A High-Quality Entropy Source Using van der Waals Heterojunction for True Random Number Generation

TL;DR

This paper introduces a compact, all-electronic van der Waals heterostructure device that efficiently extracts entropy from quantum physical processes to generate high-quality true random sequences suitable for cryptography, operating across a wide temperature range.

Contribution

The authors develop a novel vdW heterostructure device that achieves record high min-entropy extraction and tunable entropy generation rates for true random number generation.

Findings

Achieved >0.98 bits/bit min-entropy in random sequences.

Verified the randomness using NIST standards.
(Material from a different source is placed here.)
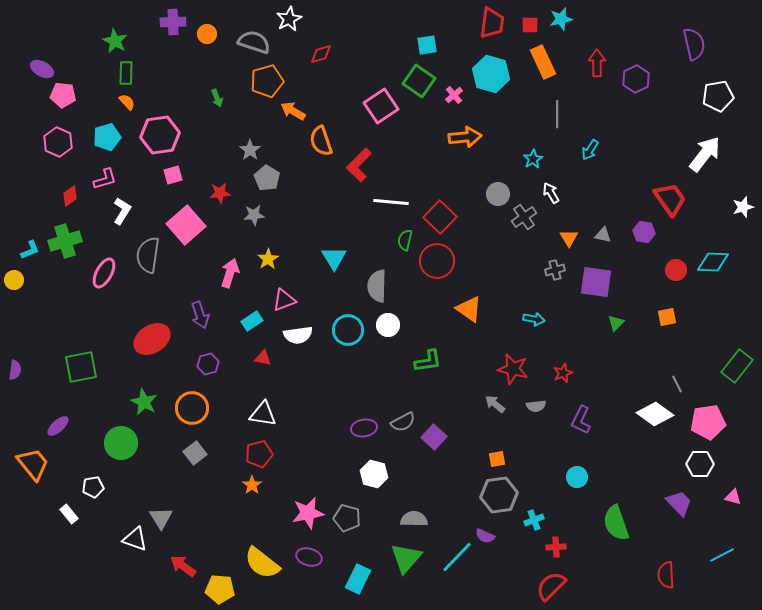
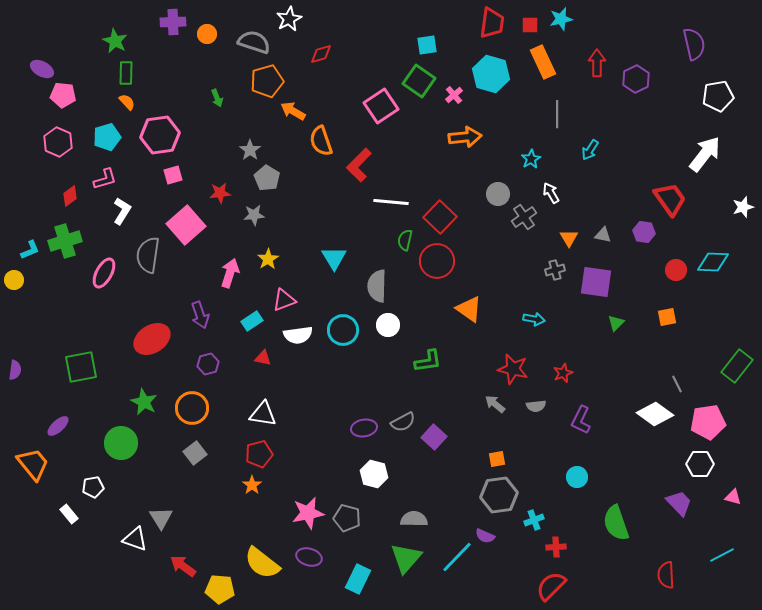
cyan star at (533, 159): moved 2 px left
cyan circle at (348, 330): moved 5 px left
Demonstrated operation from cryogenic to ambient temperatures.

Abstract

Generators of random sequences used in high-end applications such as cryptography rely on entropy sources for their indeterminism. Physical processes governed by the laws of quantum mechanics are excellent sources of entropy available in nature. However, extracting enough entropy from such systems for generating truly random sequences is challenging while maintaining the feasibility of the extraction procedure for real-world applications. Here, we present a compact and an all-electronic van der Waals (vdW) heterostructure-based device capable of detecting discrete charge fluctuations for extracting entropy from physical processes and use it for the generation of independent and identically distributed (IID) true random sequences. We extract a record high value ($>0.98~bits/bit$) of min-entropy using the proposed scheme. We demonstrate an entropy generation rate tunable over multiple orders of magnitude and show the persistence of the underlying physical process for temperatures ranging from cryogenic to ambient conditions. We verify the random nature of the generated sequences using tests such as NIST SP 800-90B standard and other statistical measures and verify the suitability our random sequence for cryptographic applications using the NIST SP 800-22 standard. The generated random sequences are then used in implementing various randomized algorithms without any preconditioning steps.